Optimization of S. aureus dCas9 and CRISPRi Elements for a Single Adeno-Associated Virus that Targets an Endogenous Gene

The power of CRISPRi to decrease targeted gene expression for clinical applications has been inhibited by delivery challenges. Existing constructs are too large to fit within the ∼4.7 kb packaging size limitation of adeno-associated virus (AAV), the only FDA approved viral vector for clinical use. Therefore, we optimized CRISPRi components to generate a single AAV vector that contains all functional elements and effectively knocks down expression of an endogenous gene in vivo. First, we increased nuclear targeting of Staphylococcus aureus deactivated Cas9 (SadCas9) 4-fold by using a helical linker and the c-Myc nuclear localization signal.
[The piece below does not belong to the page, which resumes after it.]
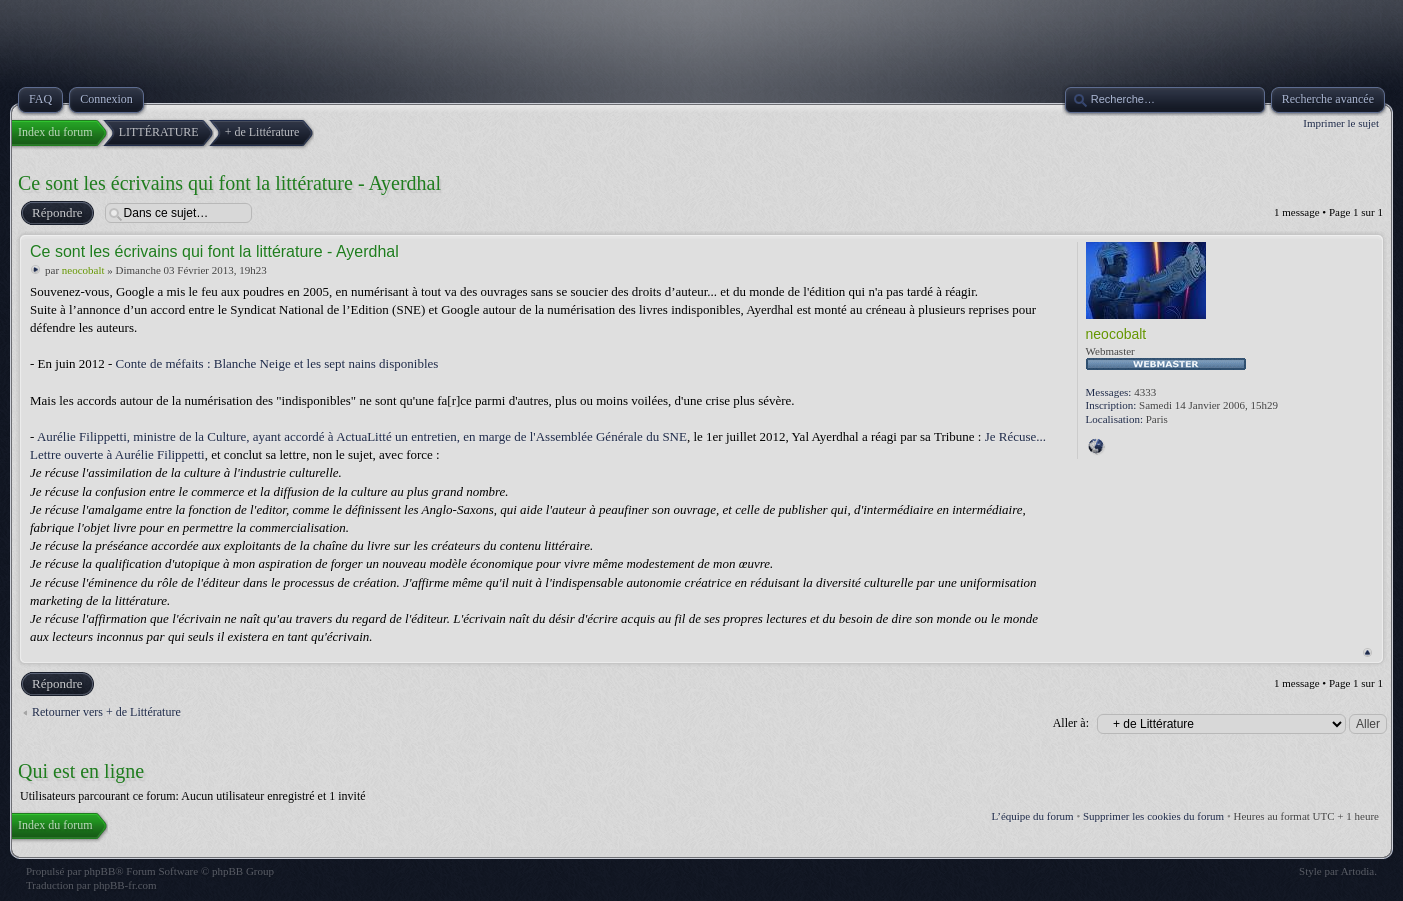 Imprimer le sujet (1341, 123)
Second, we identified an amino-terminal Krüppel associated box (KRAB) construct as the most effective in decreasing expression of target genes in vitro. Third, we optimized promoters for guide RNA and evaluated mini-promoters for expression of KRAB-SadCas9 in liver cells. Our final construct decreased protein convertase subtilisin/kexin type 9 (Pcsk9) mRNA and secreted protein 5-fold in vitro. The corresponding AAV2/8 vector was localized in nuclei of liver cells and decreased Pcsk9 mRNA and serum protein levels by 30% in vivo. This single AAV approach provides a potential clinically translatable method for decreasing targeted gene transcription by CRISPRi in vivo.